Son dönemde artan ani kalp krizi vakaları, kamuoyunda "gizli kalp" hastalığına yönelik farkındalığın yeniden gündeme gelmesine neden oldu. Kardiyoloji Uzmanı Prof. Dr. Mustafa Yurtdaş, erken dönemde fark edilmeyen gizli kalp rahatsızlıklarının ani ölümlerle sonuçlanabileceği uyarısında bulundu.

Karadeniz müziğinin sevilen ismi Volkan Konak’ın (58) sahnede geçirdiği ani kalp krizi sonucu hayatını kaybetmesi, kamuoyunu derinden sarsarken; 6 ay önce benzer şekilde vefat eden sanatçı Metin Arolat’ın (52) ölümü de gözleri bu sessiz ve tehlikeli hastalığa çevirdi.

Erken teşhis önemli

Doruk Sağlık Grubu Nilüfer Hastanesi Kardiyoloji Uzmanı Prof. Dr. Mustafa Yurtdaş, gizli kalp hastalığının çoğu zaman belirti vermeden ilerlediğini belirterek, "Bu hastalık erken teşhis edilmediğinde ani kalp ölümü riskiyle karşı karşıya kalınabiliyor. Gizli kalp hastalığı olan her beş kişiden biri, teşhis edilemediği için ne yazık ki ani kayıplarla sonuçlanabiliyor" dedi.

Prof. Dr. Yurtdaş, gizli kalp hastalığında en kritik sürecin erken tanı olduğunu vurguladı. “Bazı hastalarda ani kalp krizinin ardından ölüm gerçekleşmese bile ilerleyen dönemde kalp yetmezliği veya ritim bozuklukları gibi ciddi komplikasyonlar gelişebilir. Bu nedenle düzenli sağlık kontrolleri hayati öneme sahiptir” dedi.

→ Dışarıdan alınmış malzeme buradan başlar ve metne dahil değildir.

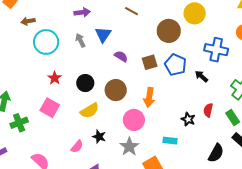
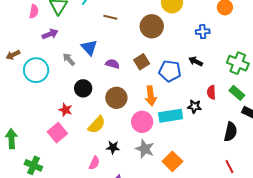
purple arrow: (82, 12) -> (50, 34), moved
blue cross: (216, 50) -> (203, 32), size x0.6
blue pentagon: (175, 65) -> (170, 71), moved
red star: (55, 78) -> (65, 110), moved
black circle: (85, 83) -> (83, 88), moved
pink square: (50, 108) -> (57, 133), turned 36
green cross: (19, 123) -> (33, 165), moved, turned -30
cyan rectangle: (170, 141) -> (171, 116), moved, size x1.6

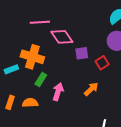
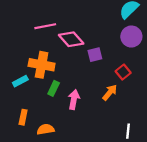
red square: (102, 63) -> (123, 72), moved
orange semicircle: (30, 103) -> (46, 129), moved

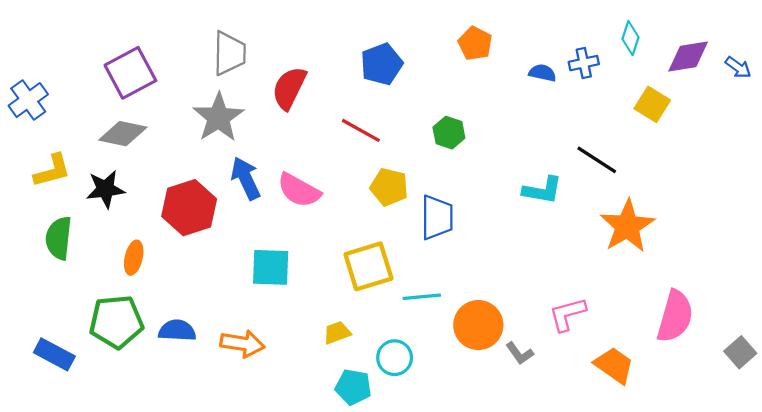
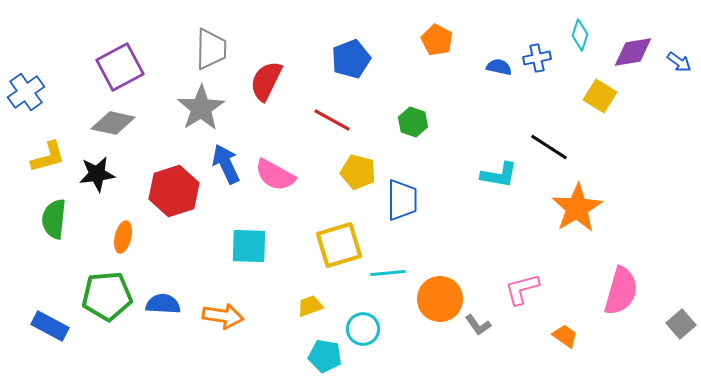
orange trapezoid: (614, 365) -> (565, 336), size x0.7

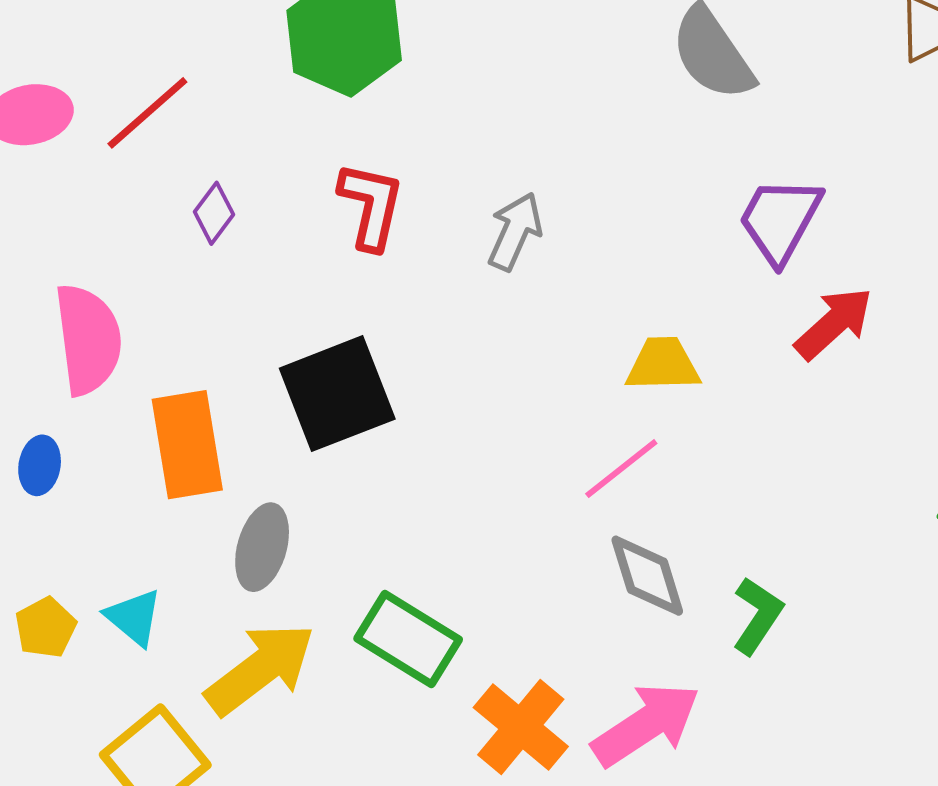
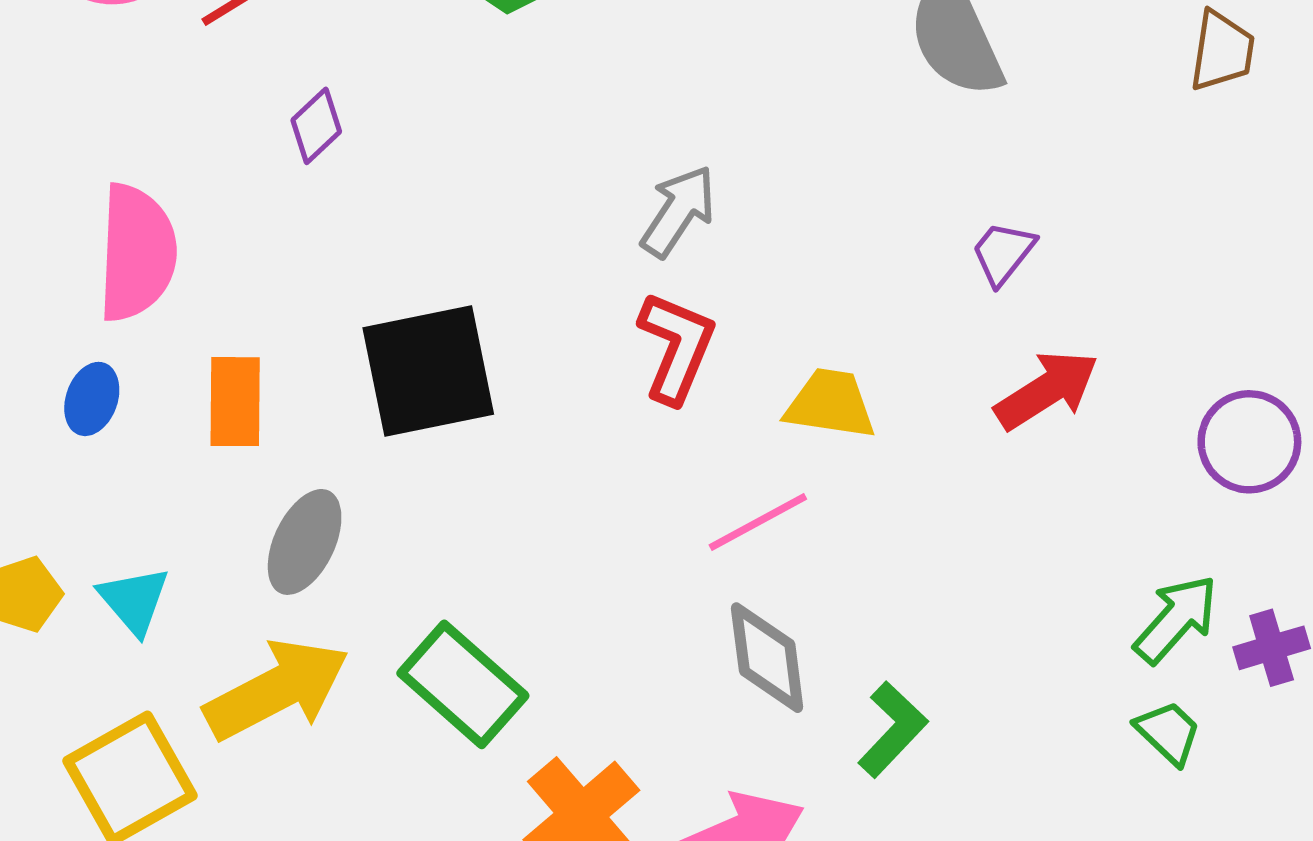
red L-shape: (371, 206) -> (676, 347), moved
purple trapezoid: (780, 220) -> (1003, 253), size x0.6
orange rectangle: (187, 445) -> (235, 402), size x0.7
blue ellipse: (40, 465) -> (92, 399), moved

Belirti vermeden ilerleyebilir

Gizli kalbin genetik yatkınlıktan ziyade, hastaların şikayetlerini fark etmemesi ya da önemsememesiyle ilişkili olduğunu belirten Yurtdaş, "Özellikle şeker ve tansiyon hastalarında ağrı hissi azalabilir, bu da hastalığın fark edilmesini zorlaştırır. Bu kişilerin kardiyoloji uzmanlarına düzenli olarak başvurmaları büyük önem taşır" diye konuştu.

Karın ve kol ağrısı sorunlarına dikkat

Yurtdaş, gizli kalp hastalığında göğüs ağrısı veya nefes darlığı gibi klasik semptomların her zaman görülmediğini, bunun yerine karın ağrısı, aşırı terleme, kol, el veya çene ağrısı gibi dolaylı belirtilerin ortaya çıkabileceğini kaydetti. Bu şikayetlerin göz ardı edilmemesi gerektiğinin altını çizdi.

40 yaş ve üzeri grubunda

Her yaşta görülebilmesine rağmen, gizli kalp rahatsızlıklarının özellikle 40 yaşından sonra daha sık rastlandığını belirten Prof. Dr. Yurtdaş, "Bu yaş grubundaki bireylerin rutin kardiyolojik kontrollerini yaptırmaları büyük önem taşıyor. Tanı konulduktan sonra, hastalık artık aşikar hale gelir ve buna yönelik tedavi süreci başlatılır. Gerek görüldüğünde koroner anjiyografi ile kalp damarları görüntülenerek balon veya stent uygulamaları yapılabilir" ifadelerini kullandı.